Jepang Bakal Buang Air Tercemar Nuklir ke Laut, Tetangga Protes
Setelah bertahun-tahun diundur, Jepang secara sepihak memutuskan rencana pembuangan 1,3 juta ton air terkontaminasi nuklir ke laut. Perdana Menteri Yoshihide Suga menyatakan keputusan inilah yang paling realistis dan adanya limbah air menjadi sesuatu yang tidak terhindarkan demi proses pemulihan Fukushima.
Dari mana limbah ini?
Limbah air ini merupakan tiga pendingin tenaga nuklir Fukushima Daiichi yang kehilangan daya lalu mencair saat bencana gempa bumi dan tsunami Jepang tahun 2011 lalu.
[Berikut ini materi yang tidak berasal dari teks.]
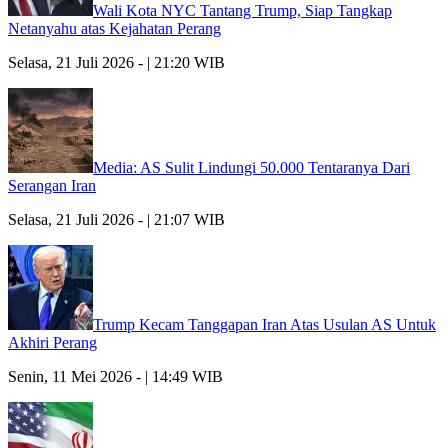
Wali Kota NYC Tantang Trump, Siap Tangkap
Netanyahu atas Kejahatan Perang
Selasa, 21 Juli 2026 - | 21:20 WIB
Media: AS Sulit Lindungi 50.000 Tentaranya Dari
Serangan Iran
Selasa, 21 Juli 2026 - | 21:07 WIB
Trump Kecam Tanggapan Iran Atas Usulan AS Untuk
Akhiri Perang
Senin, 11 Mei 2026 - | 14:49 WIB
Air-air ini dikumpulkan dan disimpan di sebuah tangki di Tokyo Electric Power Company Holdings (Tepco) Inc., yang kapasitas penampungan airnya akan habis tahun 2022 nanti.
Limbah nuklir ini akan “dikurangi” zat radioaktifnya terutama zat isotopnya yang nanti hanya menyisakan tritium, yakni zat hidrogen yang sulit terlarut dari air, selanjutnya akan dilakukan proses pengenceran dan filtrasi dengan teknologi tertentu sebelum dilepas ke laut. Tritium sendiri dianggap lebih “tidak berbahaya” karena tidak mampu menghasilkan energi yang cukup dan masuk ke kulit manusia.
Menteri Hiroshi Kajiyama menyatakan tangki-tangki penampungan ini bahkan memiliki kemungkinan bocor jika terjadi lagi gempa atau tsunami berkekuatan besar.
Pembuangan air terkontaminasi nuklir ini rencananya mulai dilakukan pada dua tahun ke depan, di mana prosesnya dilakukan secara bertahap dengan jumlah yang kecil tiap waktunya, sehingga membutuhkan waktu hingga 30 tahun untuk selesai.
Jepang menekankan melalui proses filtrasi ini maka dampak pada lingkungan, kesehatan, dan keamanan akan sangat kecil. Kalkulasi ini juga disesuaikan dengan standar internasional dari Komite Ilmiah PBB untuk Efek Radiasi Atom (UNSCEAR).
Respon Regional dan Internasional Berbeda
Rencana Jepang ini masih tetap menuai kritik domestik, terutama dari para nelayan yang khawatir kualitas air akan memburuk dan membahayakan ekosistem laut. Kekhawatiran akan keamanan laut ini yang juga berpengaruh pada pendapatan para nelayan.
Selanjutnya, Badan Tenaga Atom Internasional (IAEA) menyatakan dukungan penuh Jepang dalam mengontrol dampak lingkungan sehingga air yang dibuang ke laut bisa dipastikan keamanannya. AS juga mendukung dengan menyatakan “transparansi” Jepang dalam keputusan tersebut dengan koordinasi bersama IAEA patut diapresiasi.
Namun tanggapan berbeda ditunjukkan tetangga Asia Timur yang juga beberapa merupakan aliansi AS seperti Korea Selatan, China, dan Taiwan yang mengkritik keras upaya Jepang mengingat rencana ini akan selesai dalam beberapa dekade lamanya.
Korea Selatan menyatakan adanya risiko kerusakan lingkungan laut dan keamanan dari negara tetangga, sedangkan China melihat tindakan Jepang sebagai tindakan sangat tidak bertanggung jawab dengan tidak memperhatikan kondisi negara tetangga.